Daha önce silahlı kuvvetlerde hiç görev yapmamıştım. Hatta zorunlu askerlik hizmeti de yapmadım. Ben hep gazetecilik yaptım – gerek 2014’te, Kırımda yaşarken gerek 2014’ten sonra, Rusya’nın Kırımı ilhakını takiben Kiev’e taşınmak zorunda kaldığım zaman.
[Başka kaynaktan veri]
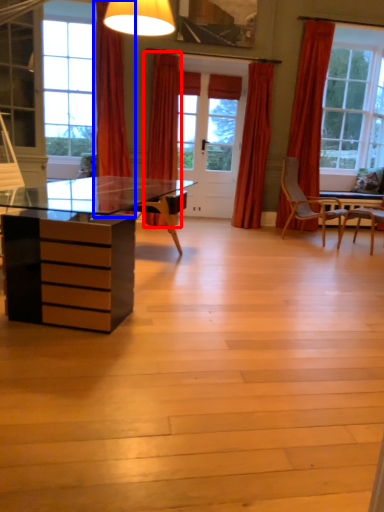 Question: Which point is further to the camera, curtain (highlighted by a red box) or curtain (highlighted by a blue box)?

Choices:
 (A) curtain
 (B) curtain

Answer: (A)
Daha sonra 2022’de, Rusya’nın topyekûn işgalinin ikinci gününde Ukrayna Silahlı Kuvvetlerine katıldım.

Dokuz yıl önce, Rusya, Kırım Yarımadasını Ukrayna’dan aldığı zaman “insanlar neler olduğunu anlamıyorlar; sadece kendilerine anlatılmasına ihtiyaçları var” diye düşündüm. Genel olarak dünya ve özellikle Moskova, Rusya’nın Kırım’da memnuniyetle karşılandığını sanıyorlarsa yanılıyorlar. Ben de “bir gazeteci olarak görevimi yerine getirirsem bu durum düzelir” diye düşündüm ve pek etkili olmasa da yazmaya ve yayın yapmaya devam ettim.
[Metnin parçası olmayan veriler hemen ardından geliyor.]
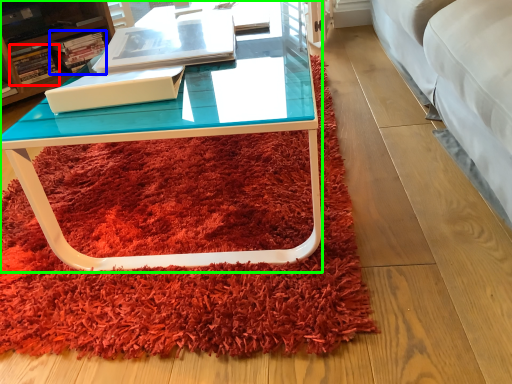 Question: Based on their relative distances, which object is farther from book (highlighted by a red box)? Choose from book (highlighted by a blue box) and coffee table (highlighted by a green box).

Choices:
 (A) book
 (B) coffee table

Answer: (B) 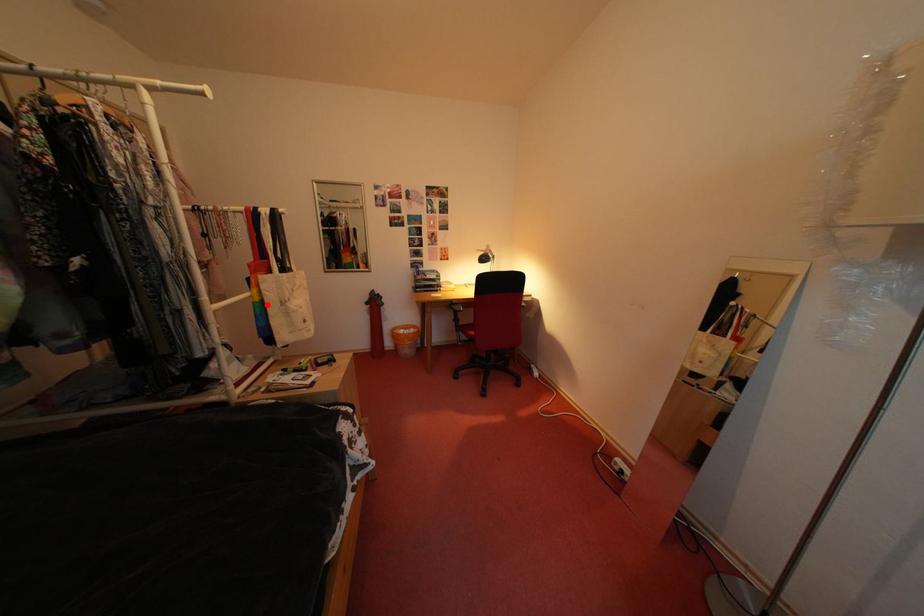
Pavlo Kazarin Ukrayna’nın Donetsk bölgesinde
)

Pavlo Kazarin Ukrayna’nın Donetsk bölgesinde

Daha sonra 2022’de, Rusya’nın Kırım’ı topyekûn işgalinin ikinci gününde Ukrayna Silahlı Kuvvetlerine katıldım. Durum gayet açıktı. Artık grinin tonları yoktu. Biz Ukraynalıların dediği gibi, “Bir şeyi açıklamak ihtiyacını duyuyorsan, zahmet etme”.

Kendimi gerçek bir halk ordusuna katılmış buldum. Bu orduda işçiler, şirket müdürleri, anne-babalar ve çocukları, öğretmenler, tiyatrocular ve üniversiteden yeni mezun olmuş gençler vardı. Askerlik şubesinin önündeki kuyrukta iki eşcinsel erkek ile tanıştım. Aynı kıtaya verildik. Aynı taburda göreve yollandık.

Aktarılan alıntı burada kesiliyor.